Transcribe every line of the records verbatim.

▶ [Task input]
——
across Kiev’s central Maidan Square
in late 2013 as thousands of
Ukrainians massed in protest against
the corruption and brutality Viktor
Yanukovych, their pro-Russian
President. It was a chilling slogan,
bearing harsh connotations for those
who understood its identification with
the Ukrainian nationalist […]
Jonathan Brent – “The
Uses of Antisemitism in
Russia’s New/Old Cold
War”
——
▶ [Solution]
across Kiev’s central Maidan Square
in late 2013 as thousands of
Ukrainians massed in protest against
the corruption and brutality Viktor
Yanukovych, their pro-Russian
President. It was a chilling slogan,
bearing harsh connotations for those
who understood its identification with
the Ukrainian nationalist […]
Jonathan Brent – “The
Uses of Antisemitism in
Russia’s New/Old Cold
War”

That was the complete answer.